Event Details

A Novel Normal and Abnormal Heartbeat Classification Method for a Resource-Saving Cloud based Long-Term ECG Monitoring System Using One-Class Support Vector Machines

Presenter: Ping Cheng
Supervisor:

Date: Wed, March 21, 2018
Time: 09:00:00 - 10:00:00
Place: EOW 230

ABSTRACT

ABSTRACT: Abstract— Long-term ECG monitoring systems were previously proposed to solve problems such as the portable problem and the difficulty of capturing intermittent arrhythmias in traditional snapshot ECG devices. However, long-term ECG systems are subject to several practical limitations: battery power restriction, network congestion and heavily-redundant ECG data. To overcome these problems, a novel simple normal and abnormal heartbeat classification algorithm is proposed for long-term ECG monitoring system, to decrease the redundant normal heartbeats in data transmission. The proposed algorithm explores two types of variations, intra-beat variation and inter-beat variation, namely, the waveform change indicator (WCI) and the modified RR interval ratio (modRRIR), to predict a heartbeat change.
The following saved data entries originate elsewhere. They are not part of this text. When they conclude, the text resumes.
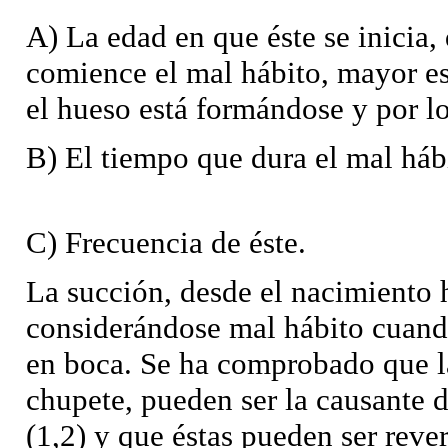
A) La edad en que éste se inicia,
comience el mal hábito, mayor es
el hueso está formándose y por l
B) El tiempo que dura el mal háb
C) Frecuencia de éste.
La succión, desde el nacimiento h
considerándose mal hábito cuando
en boca. Se ha comprobado que l
chupete, pueden ser la causante 
(1,2) y que éstas pueden ser rever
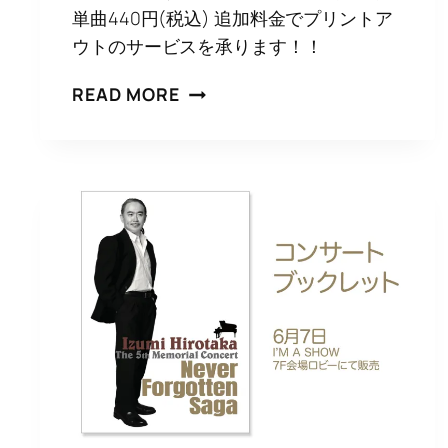
単曲440円(税込) 追加料金でプリントア
ウトのサービスを承ります！！
和
READ MORE
泉
宏
隆
オ
フ
ィ
シ
ャ
ル
完
全
コ
ピ
ー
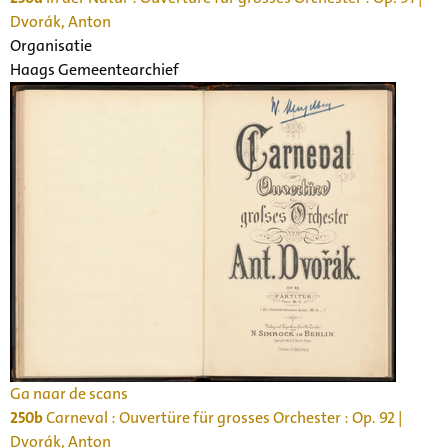
Dvorák, Anton
Organisatie
Haags Gemeentearchief
Ga naar de scans
250b
Carneval : Ouvertüre für grosses Orchester : Op. 92 |
Dvorák, Anton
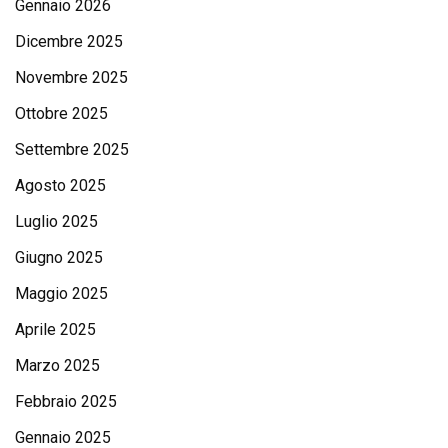
Gennaio 2026
Dicembre 2025
Novembre 2025
Ottobre 2025
Settembre 2025
Agosto 2025
Luglio 2025
Giugno 2025
Maggio 2025
Aprile 2025
Marzo 2025
Febbraio 2025
Gennaio 2025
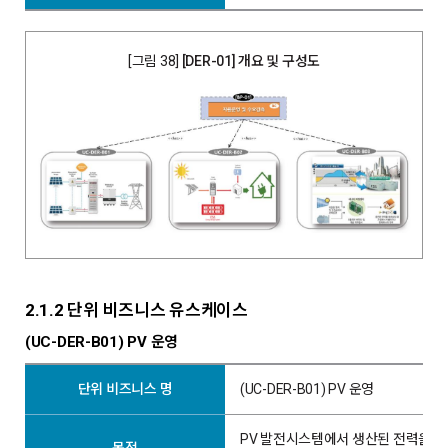
[그림 38]
[DER-01] 개요 및 구성도
2.1.2 단위 비즈니스 유스케이스
(UC-DER-B01) PV 운영
단위 비즈니스 명
(UC-DER-B01) PV 운영
PV 발전시스템에서 생산된 전력을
WCI indicates a waveform change in P/QRS/T segments, and is calculated by applying one-class support vector machines on tens of personal normal heartbeats. modRRIR characterizes the successive heartbeat interval variation, and is obtained from the ratio of consecutive three heartbeats, other than the absolute value of RR intervals. WCI and modRRIR are firstly tuned separately, and then combined to separate normal heartbeats from abnormal ones. The proposed method is evaluated using the publicly available MITDB database and achieves an overall ACC of 78.4%, SE of 76.5%, SP of 93.2%, and PP of 98.9%, which outperforms the results in the literature. Furthermore, the strategy is also validated using the data collected from the ECG platform HeartCarer built in our research group.